Yesterday, I detailed some pelvic binders commonly available in the US. Today, I’ll go through the (little) science there is regarding which are better than others.

There are a number of factors to consider when choosing one of these products. They are:

  • Does it work?
  • Does it hurt or cause skin damage?
  • Is it easy to use?
  • How much does it cost?

It’s difficult to determine how well binders work in the live, clinical setting. But biomechanical studies can serve as a surrogate to try to answer this question. One such cadaver study was carried out in the Netherlands a few years ago. They created one of three different fracture types in pelvis specimens. Special locator wires were placed initially so they could measure bone movement before and after binder placement. All three of the previously discussed commercial binders were used.

Here are the factoids:

  • In fracture patterns that were partially stable or unstable, all binders successfully closed the pelvic ring.
  • None of the binders caused adverse displacements of fracture fragments.
  • Pulling force to achieve complete reduction was lowest with the T-POD (40 Newtons) and highest with the SAM pelvic sling (120 Newtons). The SAM sling limits compression to 150 Newtons, which was more than adequate to close the pelvis.

So what about harm? A healthy volunteer study was used to test each binder for tissue pressure levels. The 80 volunteers were outfitted with a pressure sensing mat around their pelvis, and readings were taken with each binder in place.

Here are the additional factoids:

  • The tissue damage threshold was assumed to be 9.3 kPa sustained for more than 2-3 hours based on the 1994 paper cited below.
  • All binders exceeded the tissue damage threshold at the greater trochanters and sacrum while lying on a backboard.

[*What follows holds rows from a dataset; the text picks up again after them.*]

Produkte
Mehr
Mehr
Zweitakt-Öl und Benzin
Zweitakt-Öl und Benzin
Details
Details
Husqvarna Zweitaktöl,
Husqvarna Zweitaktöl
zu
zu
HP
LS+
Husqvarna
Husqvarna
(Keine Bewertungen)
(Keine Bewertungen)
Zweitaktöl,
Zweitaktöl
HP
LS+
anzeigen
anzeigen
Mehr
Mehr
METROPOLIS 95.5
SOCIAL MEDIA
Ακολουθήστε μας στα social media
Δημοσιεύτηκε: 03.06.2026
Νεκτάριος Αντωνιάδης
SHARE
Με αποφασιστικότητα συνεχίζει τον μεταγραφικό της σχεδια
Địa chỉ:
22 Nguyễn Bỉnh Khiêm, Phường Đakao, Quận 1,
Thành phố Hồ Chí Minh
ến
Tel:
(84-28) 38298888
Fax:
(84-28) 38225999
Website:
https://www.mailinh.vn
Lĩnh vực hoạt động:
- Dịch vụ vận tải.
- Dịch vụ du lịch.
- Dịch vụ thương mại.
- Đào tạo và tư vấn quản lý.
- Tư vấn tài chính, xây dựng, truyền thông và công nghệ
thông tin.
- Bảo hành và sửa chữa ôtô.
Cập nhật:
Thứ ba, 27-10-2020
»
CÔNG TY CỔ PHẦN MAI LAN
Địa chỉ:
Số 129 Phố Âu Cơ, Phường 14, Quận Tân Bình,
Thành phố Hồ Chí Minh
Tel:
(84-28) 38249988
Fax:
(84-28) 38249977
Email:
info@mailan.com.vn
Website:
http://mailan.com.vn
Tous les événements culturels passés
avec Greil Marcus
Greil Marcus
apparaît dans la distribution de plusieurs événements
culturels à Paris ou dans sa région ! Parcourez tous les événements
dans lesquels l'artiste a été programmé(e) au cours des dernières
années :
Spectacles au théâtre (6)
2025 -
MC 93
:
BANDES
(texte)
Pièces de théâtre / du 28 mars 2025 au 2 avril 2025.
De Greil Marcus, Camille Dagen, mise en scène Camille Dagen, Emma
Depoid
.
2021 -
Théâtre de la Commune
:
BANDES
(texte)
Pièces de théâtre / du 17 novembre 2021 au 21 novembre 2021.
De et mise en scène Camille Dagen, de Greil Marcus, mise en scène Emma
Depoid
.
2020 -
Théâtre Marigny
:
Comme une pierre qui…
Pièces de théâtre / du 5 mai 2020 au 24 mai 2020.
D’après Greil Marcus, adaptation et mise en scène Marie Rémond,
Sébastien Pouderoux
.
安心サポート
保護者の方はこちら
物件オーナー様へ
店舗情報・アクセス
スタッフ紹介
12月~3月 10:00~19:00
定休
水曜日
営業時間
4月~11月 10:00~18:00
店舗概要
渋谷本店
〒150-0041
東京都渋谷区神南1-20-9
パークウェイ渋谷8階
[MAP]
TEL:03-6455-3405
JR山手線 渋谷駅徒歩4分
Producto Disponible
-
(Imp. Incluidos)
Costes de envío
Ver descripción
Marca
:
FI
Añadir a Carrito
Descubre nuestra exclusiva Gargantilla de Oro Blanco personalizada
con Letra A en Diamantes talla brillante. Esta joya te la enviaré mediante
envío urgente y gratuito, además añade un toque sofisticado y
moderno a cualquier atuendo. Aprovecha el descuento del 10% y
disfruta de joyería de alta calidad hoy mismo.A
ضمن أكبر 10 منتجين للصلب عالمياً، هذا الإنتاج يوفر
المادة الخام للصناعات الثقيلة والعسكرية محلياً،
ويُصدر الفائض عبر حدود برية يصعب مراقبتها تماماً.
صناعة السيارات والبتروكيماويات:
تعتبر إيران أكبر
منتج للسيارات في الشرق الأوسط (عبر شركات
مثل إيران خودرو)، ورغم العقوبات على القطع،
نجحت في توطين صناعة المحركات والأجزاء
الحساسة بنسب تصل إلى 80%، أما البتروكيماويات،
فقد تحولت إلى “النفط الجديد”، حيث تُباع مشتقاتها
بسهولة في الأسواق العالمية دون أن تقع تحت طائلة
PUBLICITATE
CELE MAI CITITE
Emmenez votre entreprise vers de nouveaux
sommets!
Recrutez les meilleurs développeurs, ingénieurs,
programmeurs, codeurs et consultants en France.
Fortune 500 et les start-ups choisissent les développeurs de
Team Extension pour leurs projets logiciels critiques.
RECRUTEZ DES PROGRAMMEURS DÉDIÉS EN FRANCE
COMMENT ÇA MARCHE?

It was highest with the Pelvic Binder and lowest with the SAM sling.
  • Pressures over the trochanters decreased significantly after transfer to a hospital bed, but the Pelvic Binder pressures remained at the tissue damage level.
  • Pressures over the sacrum far exceeded the tissue damage pressure with all binders on a backboard and it remained at or above this level even after transfer to a bed. Once again, the Pelvic Binder pressures were higher. The other splints had similar pressures.

And finally, the price! Although your results may vary due to your buying power, the SAM sling is about $50-$70, the Pelvic Binder $140, and the T-POD $125.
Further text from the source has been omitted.